• Task instructions: From the first entry to the last, restate everything word for word and exclude pictures.

--- Data under study Enclosed Below ---

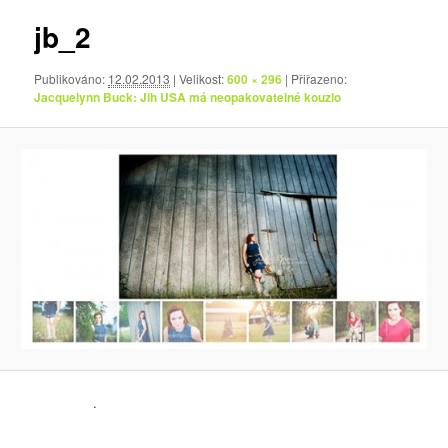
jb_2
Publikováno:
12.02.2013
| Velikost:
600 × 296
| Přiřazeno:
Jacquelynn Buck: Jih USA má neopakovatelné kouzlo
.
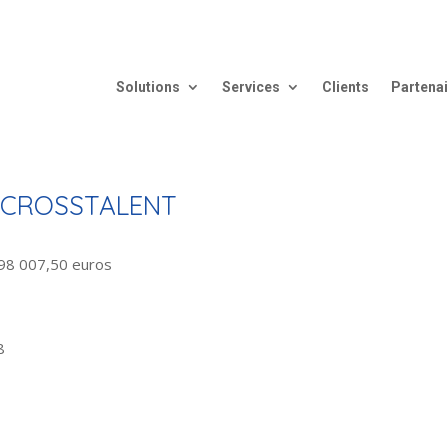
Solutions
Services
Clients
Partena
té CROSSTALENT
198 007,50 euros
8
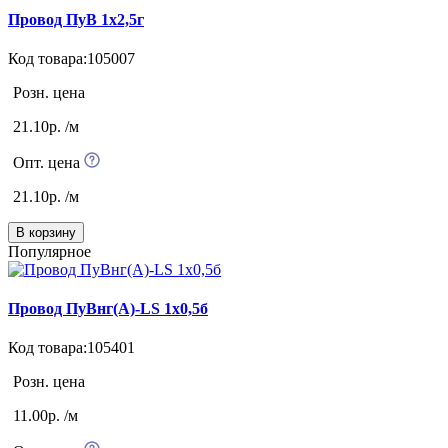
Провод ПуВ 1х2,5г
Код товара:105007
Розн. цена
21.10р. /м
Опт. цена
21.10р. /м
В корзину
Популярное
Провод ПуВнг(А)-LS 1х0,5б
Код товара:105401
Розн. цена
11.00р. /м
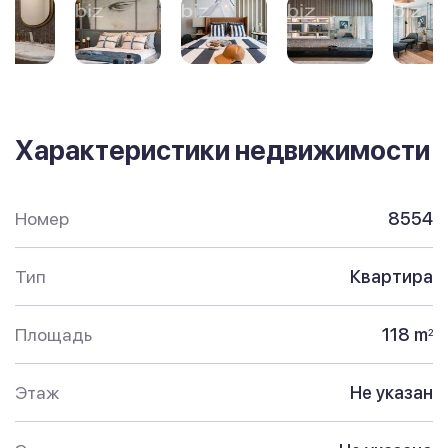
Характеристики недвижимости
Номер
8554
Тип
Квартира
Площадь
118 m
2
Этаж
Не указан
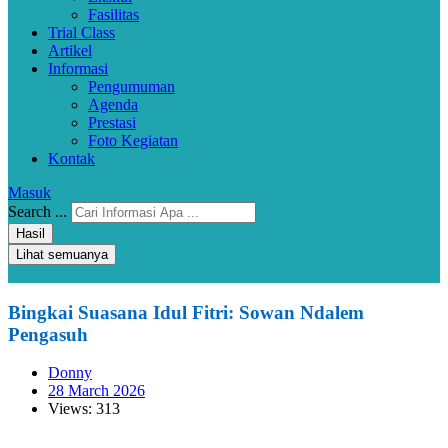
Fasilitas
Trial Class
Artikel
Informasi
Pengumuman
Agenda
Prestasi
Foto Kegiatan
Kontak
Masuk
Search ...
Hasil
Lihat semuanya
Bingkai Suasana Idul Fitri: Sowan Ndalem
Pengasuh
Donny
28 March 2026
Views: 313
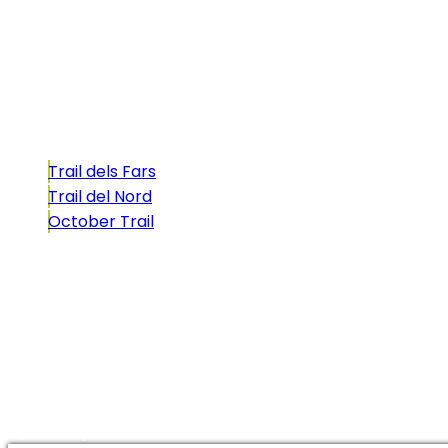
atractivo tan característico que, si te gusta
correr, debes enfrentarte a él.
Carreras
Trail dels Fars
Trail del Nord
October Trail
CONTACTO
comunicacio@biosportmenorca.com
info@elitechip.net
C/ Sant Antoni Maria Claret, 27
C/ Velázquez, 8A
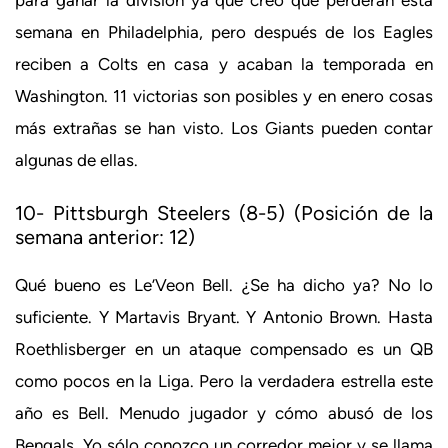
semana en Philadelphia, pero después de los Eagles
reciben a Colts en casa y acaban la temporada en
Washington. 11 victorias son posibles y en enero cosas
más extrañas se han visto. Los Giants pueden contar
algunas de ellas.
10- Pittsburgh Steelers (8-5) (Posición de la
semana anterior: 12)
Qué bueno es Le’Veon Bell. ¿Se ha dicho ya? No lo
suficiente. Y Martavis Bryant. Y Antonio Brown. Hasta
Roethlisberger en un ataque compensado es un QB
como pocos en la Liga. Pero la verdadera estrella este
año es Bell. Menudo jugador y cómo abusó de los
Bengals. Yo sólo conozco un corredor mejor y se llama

--- End of Enclosed Data under study ---

• Result of the exercise:
jb_2
Publikováno:
12.02.2013
| Velikost:
600 × 296
| Přiřazeno:
Jacquelynn Buck: Jih USA má neopakovatelné kouzlo
.
Solutions
Services
Clients
Partena
té CROSSTALENT
198 007,50 euros
8
Провод ПуВ 1х2,5г
Код товара:105007
Розн. цена
21.10р. /м
Опт. цена
21.10р. /м
В корзину
Популярное
Провод ПуВнг(А)-LS 1х0,5б
Код товара:105401
Розн. цена
11.00р. /м
Характеристики недвижимости
Номер
8554
Тип
Квартира
Площадь
118 m
2
Этаж
Не указан
Fasilitas
Trial Class
Artikel
Informasi
Pengumuman
Agenda
Prestasi
Foto Kegiatan
Kontak
Masuk
Search ...
Hasil
Lihat semuanya
Bingkai Suasana Idul Fitri: Sowan Ndalem
Pengasuh
Donny
28 March 2026
Views: 313
atractivo tan característico que, si te gusta
correr, debes enfrentarte a él.
Carreras
Trail dels Fars
Trail del Nord
October Trail
CONTACTO
comunicacio@biosportmenorca.com
info@elitechip.net
C/ Sant Antoni Maria Claret, 27
C/ Velázquez, 8A
semana en Philadelphia, pero después de los Eagles
reciben a Colts en casa y acaban la temporada en
Washington. 11 victorias son posibles y en enero cosas
más extrañas se han visto. Los Giants pueden contar
algunas de ellas.
10- Pittsburgh Steelers (8-5) (Posición de la
semana anterior: 12)
Qué bueno es Le’Veon Bell. ¿Se ha dicho ya? No lo
suficiente. Y Martavis Bryant. Y Antonio Brown. Hasta
Roethlisberger en un ataque compensado es un QB
como pocos en la Liga. Pero la verdadera estrella este
año es Bell. Menudo jugador y cómo abusó de los
Bengals. Yo sólo conozco un corredor mejor y se llama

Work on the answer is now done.